◆ **Task**: Tally up the lines below with "webbansvarig" in them. Answer with the number only.

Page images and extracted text

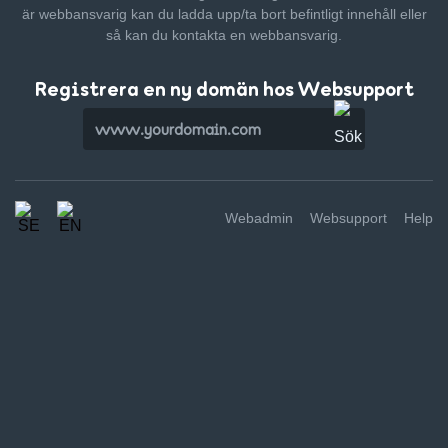
är webbansvarig kan du ladda upp/ta bort befintligt innehåll
eller
så kan du kontakta en webbansvarig.
Registrera en ny domän hos Websupport
Webadmin
Websupport
Help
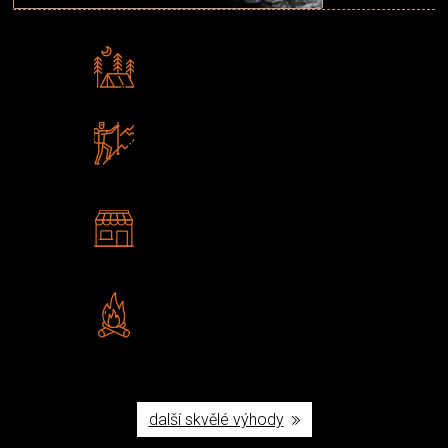
Rádi předáváme zkušenosti
Poradíme vám s výběrem
Zboží sami testujeme
U nás nekoupíte „zajíce v pytli“
2 kamenné prodejny
Navštivte nás v Praze a
Šumperku
Vlastní značka JuBö
Poctivá ruční výroba v ČR
další skvělé výhody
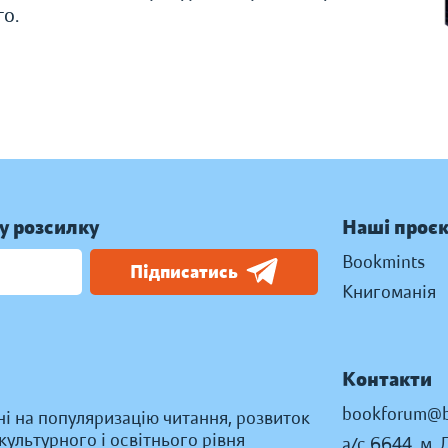
го.
у розсилку
Наші проє
Bookmints
Підписатись
Книгоманія
Контакти
bookforum@b
ні на популяризацію читання, розвиток
ультурного і освітнього рівня
а/с 6644, м. 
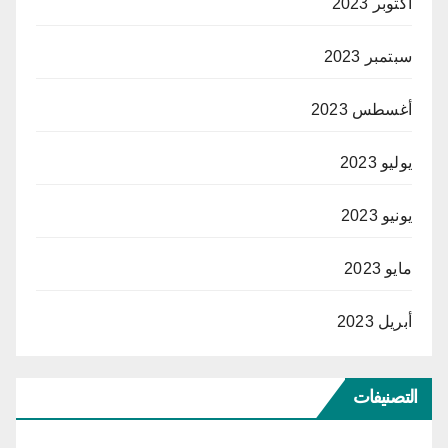
أكتوبر 2023
سبتمبر 2023
أغسطس 2023
يوليو 2023
يونيو 2023
مايو 2023
أبريل 2023
التصنيفات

◆ **Solution**: 2